A.J. Johnson, a set and prop designer, stood in the studio’s center room surrounded by plywood, two-by-fours and power tools. Johnson and his partner, Geoffrey Quelle, were recently laid off after working for Blue Man Group for more than 10 years.
“Once you don’t have a space anymore, it’s hard,” said Johnson.
Even though MacMurtrie admits that artists can sometimes be flaky tenants, he rents studio space to about three at a time to help defray his own rent for the 4,000 square foot church. Johnson and Quelle now rent space from MacMurtrie and plan to rent at least until March.
“It’s been very affordable,” said Quelle. “There’s a lot of resources here. It’s been great.”

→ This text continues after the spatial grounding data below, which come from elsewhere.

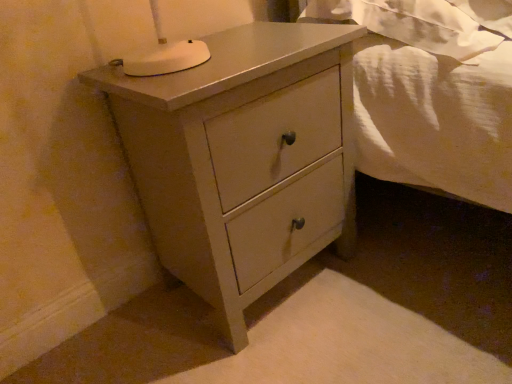 Question: Can matte gray chest of drawers at center be found inside white cotton sheet at upper right?

Choices:
 (A) no
 (B) yes

Answer: (A)

Question: Is white cotton sheet at upper right taller than matte gray chest of drawers at center?

Choices:
 (A) no
 (B) yes

Answer: (A)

MacMurtrie walked along an uneven mix of hardwood, metal sheeting and concrete that forms the floor. He briefly checked on his assistant, Bastian, who was cutting rings out of a metallic cylinder with a cold saw for a work in progress called Sixteen Birds. MacMurtrie took one of the rings and traced it onto plywood that he then cut into a circular cookie. The two men stood eight feet apart as they sanded their respective materials. The machines hummed.
Sixteen Birds is a multi-sculpture installation of white fabric structures that hang from the ceiling. Two pieces of tensile fabric connected by joints each slowly inflate into narrow cone-shapes, evoking a 10-foot wingspan like a simple V-line drawing of a bird. The installation has shown in Australia, China and Europe. MacMurtrie recently won a grant to produce a second set of birds for the show at the Wood Street Galleries in Pittsburgh. While he prepared for the show, he worked on new conceptual ideas. And he is always on the lookout for possible tenants.
One recent November day in front of a neighborhood coffee shop, a friend introduced him to a young artist named Martin who was searching for studio space. As MacMurtrie sized the kid up, he debated whether or not to include him as another piece in his machine. He told him to come by to take a look later on.
“It’s all typical,” he said afterward. “I’m always trying to find a good match. I really like to help artists cause I got all these tools.”
But not all artists who have met MacMurtrie would agree with that sentiment.
“I got the sense he is a survival artist who is willing to take from anyone and give as little as possible in return just to get his art out,” said Dominik Love Gabrielsen, one artist who has toured the studio.
Perhaps some of the criticism stems from jealousy of the fact that MacMurtrie has so much space. But to save on costs, the huge building is not heated, except for a small kitchen area. A sign instructs people to shut the door behind them to keep heat in.
Inside the kitchen, MacMurtrie finally took off his faded brown Carhartt jacket and hung it on a chair. He removed the protective glasses propped on his head and then ran his hand through his graying wavy hair. He quickly pulled out a few pots, pasta and vegetables. Not only are big communal lunches another way MacMurtrie saves money, but also it’s how he feeds the parts of his machine.
“If you cook, you make ‘em feel loved, cause cooking is love, you know?” he said as he cut zucchinis. “If you give them a warm meal, they’ll want to keep working here. We’ll sit down at the table and have a little camaraderie.”
When the scent of garlic tomato sauce permeated the shop, Bastian, and two tenants, Desiree Hammen, a seamstress, and Johnson, the set and prop designer, crammed in for the mid-day feast. All sat down and happily ate together.
When MacMurtrie’s parts are happy, he’s happy—and perhaps a bit more humble.
“I’m just trying to make the next piece, as I’ve always been.”